Comment 18 Yug Gupta 2021-05-19 07:12:56 UTC

Looks like velero restore operation performs clone from snapshots created during the backup operation.
From the attached logs it seems like the `ceph fs clone status` keeps failing in the backend; due to which the restored PVC never gets to the BOUND state.

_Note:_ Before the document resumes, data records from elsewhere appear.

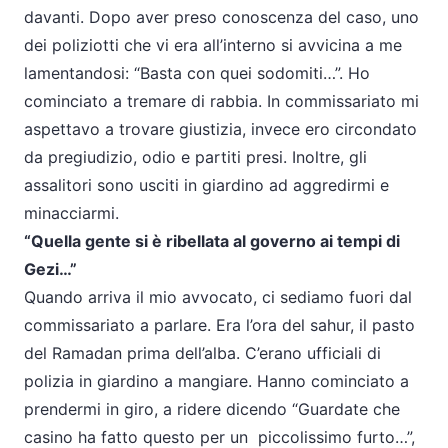
davanti. Dopo aver preso conoscenza del caso, uno
dei poliziotti che vi era all’interno si avvicina a me
lamentandosi: “Basta con quei sodomiti…”. Ho
cominciato a tremare di rabbia. In commissariato mi
aspettavo a trovare giustizia, invece ero circondato
da pregiudizio, odio e partiti presi. Inoltre, gli
assalitori sono usciti in giardino ad aggredirmi e
minacciarmi.
“Quella gente si è ribellata al governo ai tempi di
Gezi…”
Quando arriva il mio avvocato, ci sediamo fuori dal
commissariato a parlare. Era l’ora del
sahur,
il pasto
del Ramadan prima dell’alba. C’erano ufficiali di
polizia in giardino a mangiare. Hanno cominciato a
prendermi in giro, a ridere dicendo “Guardate che
casino ha fatto questo per un piccolissimo furto…”,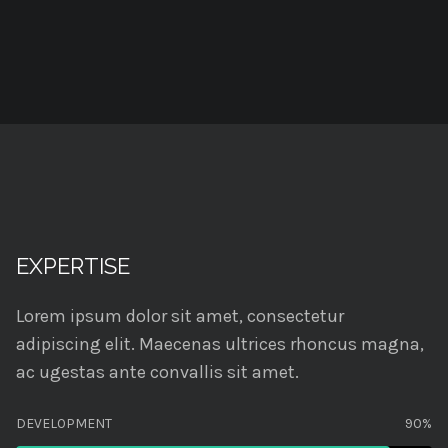
EXPERTISE
Lorem ipsum dolor sit amet, consectetur
adipiscing elit. Maecenas ultrices rhoncus magna,
ac ugestas ante convallis sit amet.
DEVELOPMENT
90%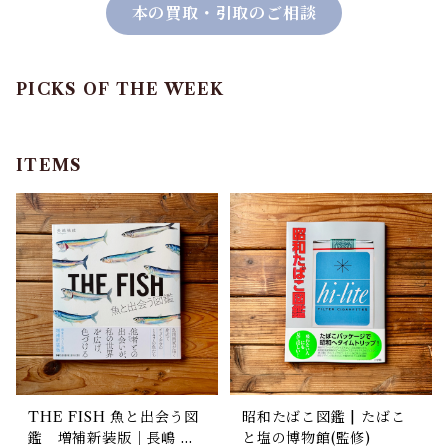
本の買取・引取のご相談
PICKS OF THE WEEK
ITEMS
THE FISH 魚と出会う図
昭和たばこ図鑑 | たばこ
鑑 増補新装版｜長嶋 祐
と塩の博物館(監修)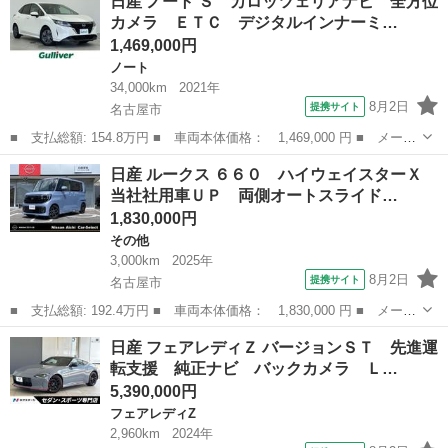
日産 ノート Ｓ カロッツェリアナビ 全方位
ェイスター Ｘ Ｇパッケージ 検査１０年８月／純正フルエアロ／
カメラ ＥＴＣ デジタルインナーミ…
ディーラーオ...
1,469,000円
ノート
34,000km
2021年
8月2日
提携サイト
名古屋市
■ 支払総額: 154.8万円 ■ 車両本体価格： 1,469,000 円 ■ メーカ
ー名： 日産 ■ 車種名： ノート ■ グレード名： Ｓ カロッツ
愛知
名古屋市
ノート
日産 ルークス ６６０ ハイウェイスターＸ
ェリアナビ 全方位カメラ ＥＴＣ デジタルインナーミラー ドラ
当社社用車ＵＰ 両側オートスライド…
イブレコ...
1,830,000円
その他
3,000km
2025年
8月2日
提携サイト
名古屋市
■ 支払総額: 192.4万円 ■ 車両本体価格： 1,830,000 円 ■ メーカ
ー名： 日産 ■ 車種名： ルークス ■ グレード名： ６６０ ハ
愛知
名古屋市
その他
日産 フェアレディＺ バージョンＳＴ 先進運
イウェイスターＸ 当社社用車ＵＰ 両側オートスライドドア フル
転支援 純正ナビ バックカメラ Ｌ…
セグＴＶ...
5,390,000円
フェアレディZ
2,960km
2024年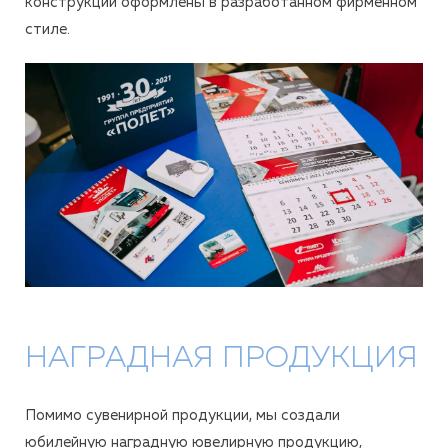
конструкции оформлены в разработанном фирменном
стиле.
НАГРАДНАЯ ПРОДУКЦИЯ
Помимо сувенирной продукции, мы создали
юбилейную наградную ювелирную продукцию,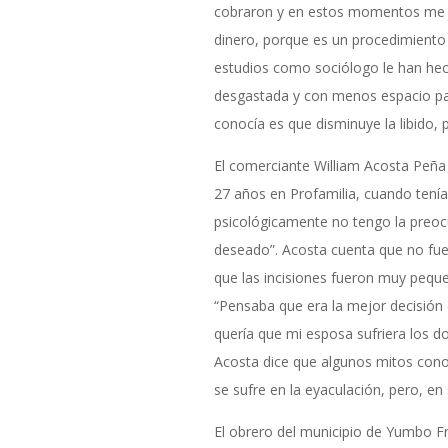
cobraron y en estos momentos me t
dinero, porque es un procedimiento 
estudios como sociólogo le han he
desgastada y con menos espacio para
conocía es que disminuye la libido, 
El comerciante William Acosta Peña
27 años en Profamilia, cuando tenía
psicológicamente no tengo la preo
deseado”. Acosta cuenta que no fue
que las incisiones fueron muy peque
“Pensaba que era la mejor decisión d
quería que mi esposa sufriera los do
Acosta dice que algunos mitos conocí
se sufre en la eyaculación, pero, e
El obrero del municipio de Yumbo F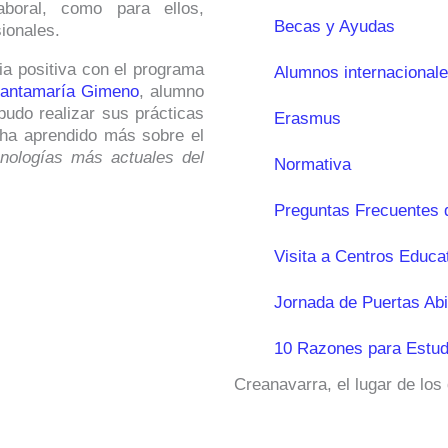
oral, como para ellos,
Becas y Ayudas
ionales.
ia positiva con el programa
Alumnos internacional
antamaría Gimeno
, alumno
pudo realizar sus prácticas
Erasmus
e ha aprendido más sobre el
cnologías más actuales del
Normativa
Preguntas Frecuentes 
Visita a Centros Educa
Jornada de Puertas Abi
10 Razones para Estud
Creanavarra, el lugar de los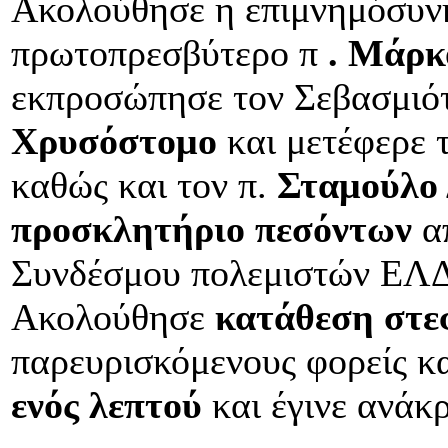
Ακολούθησε η επιμνημόσυν
πρωτοπρεσβύτερο π
. Μάρκ
εκπροσώπησε τον Σεβασμιό
Χρυσόστομο
και μετέφερε τ
καθώς και τον π.
Σταμούλο
προσκλητήριο πεσόντων
απ
Συνδέσμου πολεμιστών ΕΛ
Ακολούθησε
κατάθεση στ
παρευρισκόμενους φορείς κα
ενός λεπτού
και έγινε
ανάκ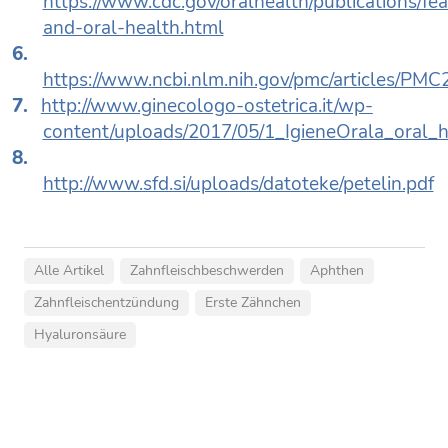
https://www.cdc.gov/oralhealth/publications/fe
and-oral-health.html
https://www.ncbi.nlm.nih.gov/pmc/articles/PM
http://www.ginecologo-ostetrica.it/wp-
content/uploads/2017/05/1_IgieneOrala_oral_
http://www.sfd.si/uploads/datoteke/petelin.pdf
Alle Artikel
Zahnfleischbeschwerden
Aphthen
Zahnfleischentzündung
Erste Zähnchen
Hyaluronsäure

For debugging the issue further, we need to look into the logs of other pods like ceph manager, ceph mon, etc. Can you provide the logs from all the pods in the `openshift-storage` namespace?
Also, can you please provide the output of `ceph -s` so that we can verify if the ceph cluster is in a healthy state. 

In the meantime, to verify if clone creation is working fine on the backend, we can try creating clones manually and monitor the status:

  To create a new clone named "test":  
    `ceph fs subvolume snapshot clone ocs-storagecluster-cephfilesystem csi-vol-54f89e48-b869-11eb-ac15-fe59eb9b76df  csi-snap-c1d7d4e1-a29a-11eb-b5d8-0a580a800542 test --group_name csi --target_group_name csi`

  To check if the subvolume got created:
    `ceph fs subvolume ls ocs-storagecluster-cephfilesystem --group_name csi`

  During the clone operation, monitor the clone status by:
    `ceph fs clone status ocs-storagecluster-cephfilesystem test --group_name csi`

Comment 19 henrychi 2021-05-20 05:37:06 UTC

1) logs from openshift-storage pods

for i in $(kubectl get pods |cut -d" " -f1); do kubectl logs $i --all-containers=true > $i.log; done

https://ibm.box.com/s/m7153uaptx9n1qqeqxvvvhibtkd562qb


2) output of ceph -s

sh-4.4# ceph -s
  cluster:
    id:     7b132412-410e-4e70-bb91-e9c4d2bbdf11
    health: HEALTH_OK

  services:
    mon: 3 daemons, quorum g,i,j (age 5d)
    mgr: a(active, since 5d)
    mds: ocs-storagecluster-cephfilesystem:1 {0=ocs-storagecluster-cephfilesystem-a=up:active} 1 up:standby-replay
    osd: 3 osds: 3 up (since 5d), 3 in (since 9w)
    rgw: 2 daemons active (ocs.storagecluster.cephobjectstore.a, ocs.storagecluster.cephobjectstore.b)

  task status:
    scrub status:
        mds.ocs-storagecluster-cephfilesystem-a: idle
        mds.ocs-storagecluster-cephfilesystem-b: idle

  data:
    pools:   10 pools, 176 pgs
    objects: 2.36M objects, 180 GiB
    usage:   767 GiB used, 1.6 TiB / 2.3 TiB avail
    pgs:     176 active+clean

  io:
    client:   1.5 MiB/s rd, 1.9 MiB/s wr, 97 op/s rd, 477 op/s wr


3)Test clone creation

3a) The command given in comment #18 results in "does not exist"

sh-4.4# ceph fs subvolume snapshot clone ocs-storagecluster-cephfilesystem csi-vol-54f89e48-b869-11eb-ac15-fe59eb9b76df  csi-snap-c1d7d4e1-a29a-11eb-b5d8-0a580a800542 test --group_name csi --target_group_name csi
Error ENOENT: subvolume 'csi-vol-54f89e48-b869-11eb-ac15-fe59eb9b76df' does not exist

3b) I tried with another similar subvolume and snapshot:

sh-4.4# ceph fs subvolume snapshot clone ocs-storagecluster-cephfilesystem csi-vol-cf0ee0b9-a28e-11eb-b5d8-0a580a800542  csi-snap-0e600e2d-a292-11eb-b5d8-0a580a800542 test --group_name csi --target_group_name csi

3c) subvolume "test" got created

sh-4.4# ceph fs subvolume ls ocs-storagecluster-cephfilesystem --group_name csi | grep test
        "name": "test"

3d) Clone was in-progress for about an hour, and eventually failed.  I'm not sure if it's related to the original problem.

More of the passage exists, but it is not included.